Dataset records START

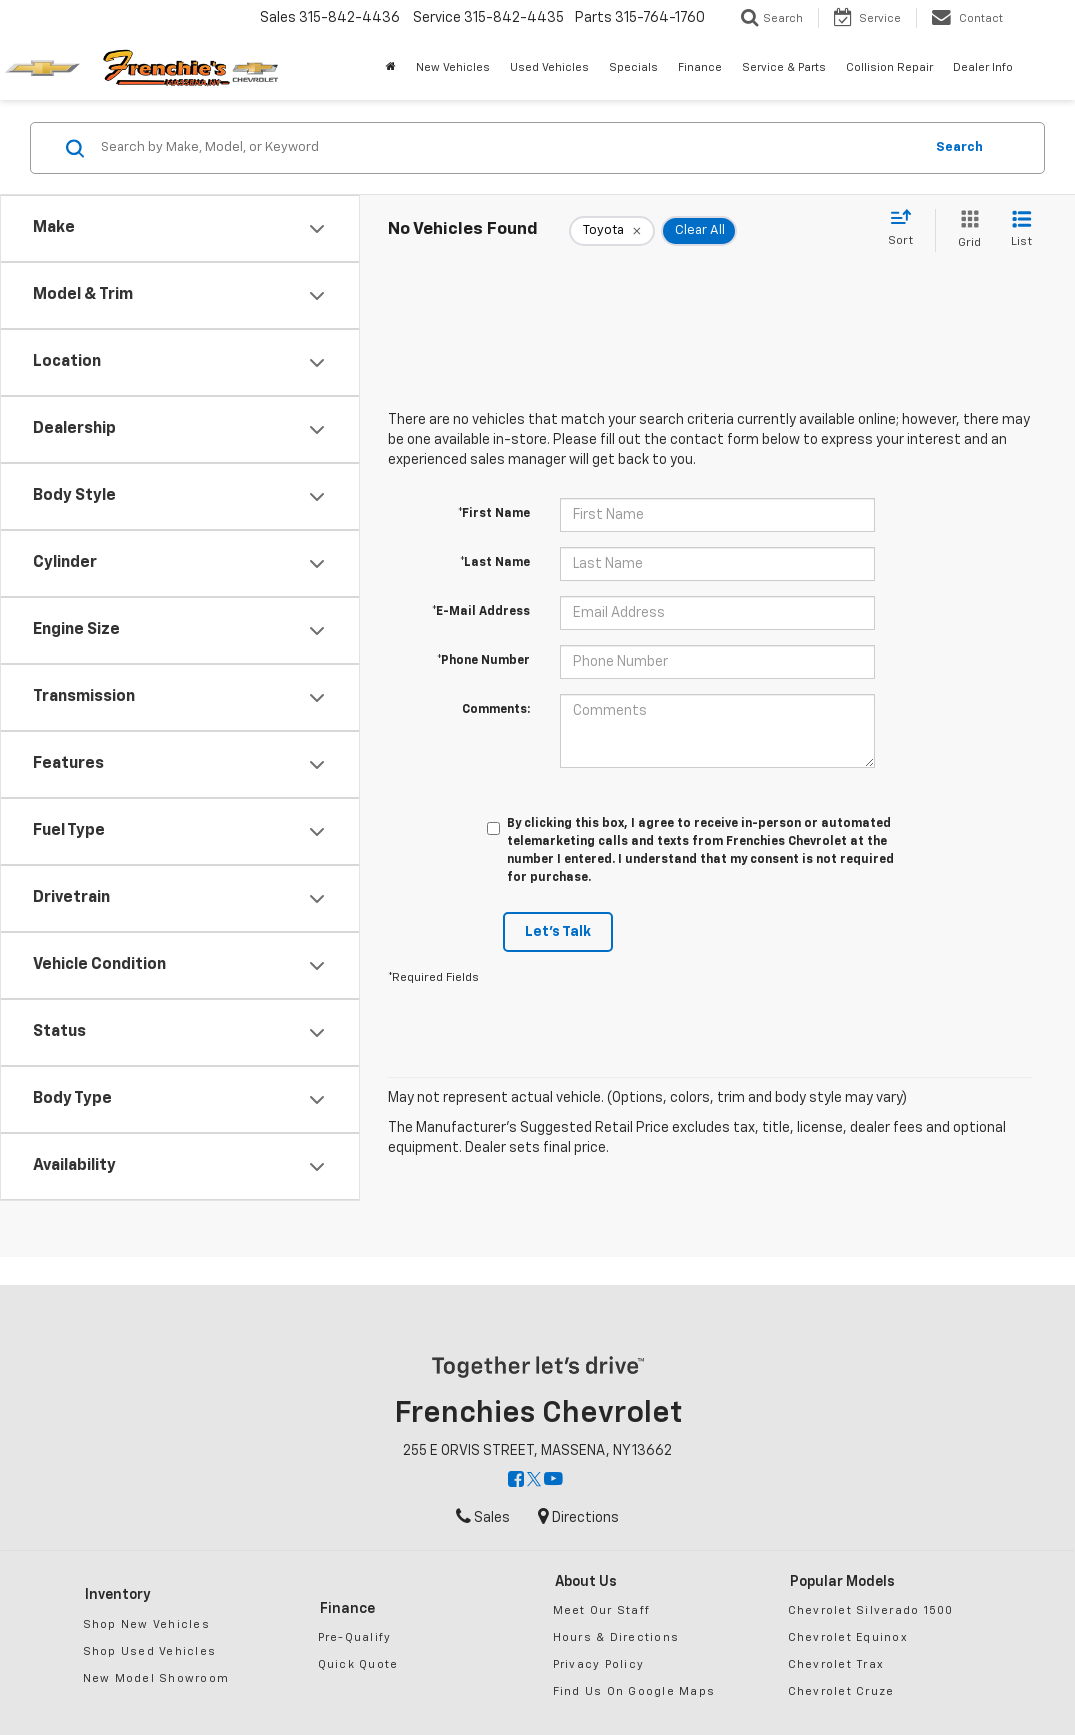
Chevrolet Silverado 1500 (871, 1610)
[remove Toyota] (612, 231)
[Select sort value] (906, 229)
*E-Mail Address (481, 612)
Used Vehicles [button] (549, 67)
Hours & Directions (616, 1637)
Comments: (496, 710)
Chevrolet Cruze (841, 1691)
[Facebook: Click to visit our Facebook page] (516, 1481)
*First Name (494, 514)
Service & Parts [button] (784, 67)
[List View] (1021, 230)
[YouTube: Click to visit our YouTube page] (553, 1481)
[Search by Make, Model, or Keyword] (509, 148)
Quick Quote (358, 1664)
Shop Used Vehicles (150, 1651)
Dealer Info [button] (983, 67)
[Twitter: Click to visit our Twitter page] (534, 1481)
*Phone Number (483, 661)
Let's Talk (558, 932)
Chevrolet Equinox (848, 1637)
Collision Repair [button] (889, 67)
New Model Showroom (156, 1678)
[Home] (391, 68)
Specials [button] (633, 67)
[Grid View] (965, 230)
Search (959, 147)
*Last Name (495, 563)
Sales (483, 1518)
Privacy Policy (599, 1664)
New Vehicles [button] (453, 67)
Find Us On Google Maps (634, 1691)
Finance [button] (700, 67)
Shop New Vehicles (146, 1624)
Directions (578, 1518)
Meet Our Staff (602, 1610)
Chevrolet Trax (836, 1664)
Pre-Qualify (355, 1637)
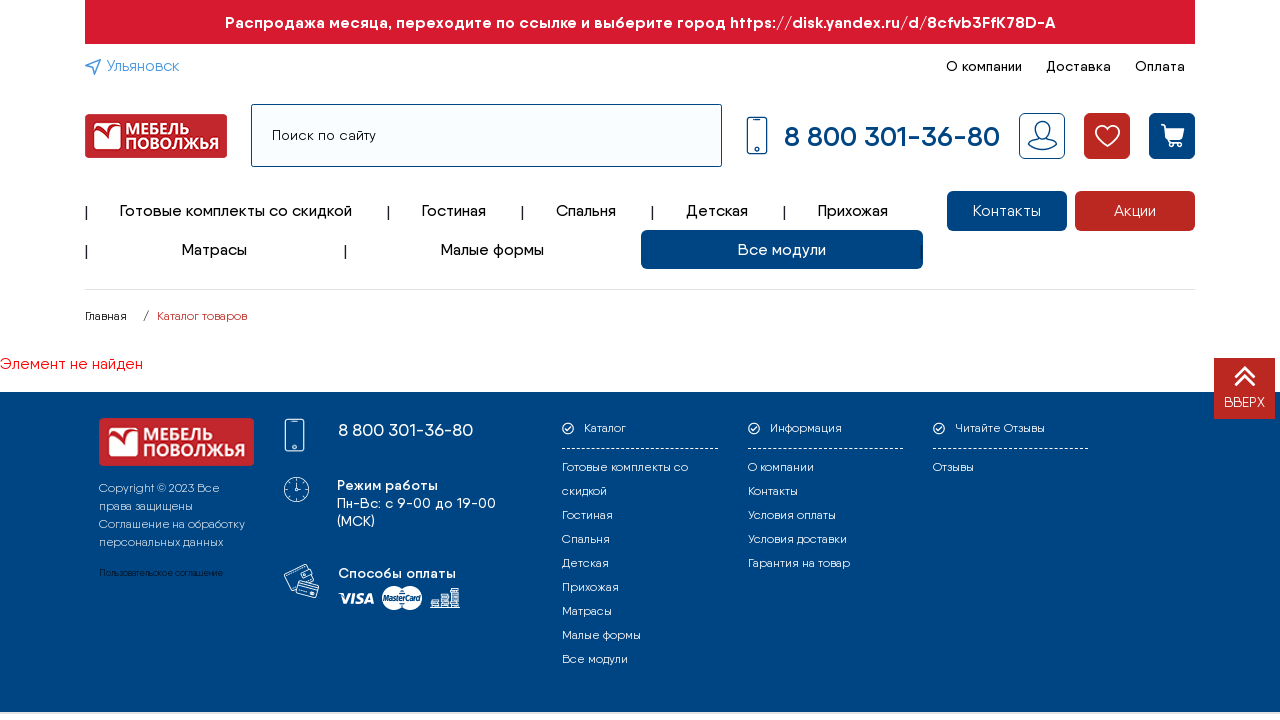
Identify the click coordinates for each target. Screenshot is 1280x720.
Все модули (782, 249)
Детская (717, 210)
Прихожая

Dataset records END

Goal of the exercise: To answer, repeat exactly the lines from the line containing "Hours & Directions (616, 1637)" through the last line of the data above, leaving out all pictures.

Answer space:
Hours & Directions (616, 1637)
Comments: (496, 710)
Chevrolet Cruze (841, 1691)
[Facebook: Click to visit our Facebook page] (516, 1481)
*First Name (494, 514)
Service & Parts [button] (784, 67)
[List View] (1021, 230)
[YouTube: Click to visit our YouTube page] (553, 1481)
[Search by Make, Model, or Keyword] (509, 148)
Quick Quote (358, 1664)
Shop Used Vehicles (150, 1651)
Dealer Info [button] (983, 67)
[Twitter: Click to visit our Twitter page] (534, 1481)
*Phone Number (483, 661)
Let's Talk (558, 932)
Chevrolet Equinox (848, 1637)
Collision Repair [button] (889, 67)
New Model Showroom (156, 1678)
[Home] (391, 68)
Specials [button] (633, 67)
[Grid View] (965, 230)
Search (959, 147)
*Last Name (495, 563)
Sales (483, 1518)
Privacy Policy (599, 1664)
New Vehicles [button] (453, 67)
Find Us On Google Maps (634, 1691)
Finance [button] (700, 67)
Shop New Vehicles (146, 1624)
Directions (578, 1518)
Meet Our Staff (602, 1610)
Chevrolet Trax (836, 1664)
Pre-Qualify (355, 1637)
Identify the click coordinates for each target. Screenshot is 1280x720.
Все модули (782, 249)
Детская (717, 210)
Прихожая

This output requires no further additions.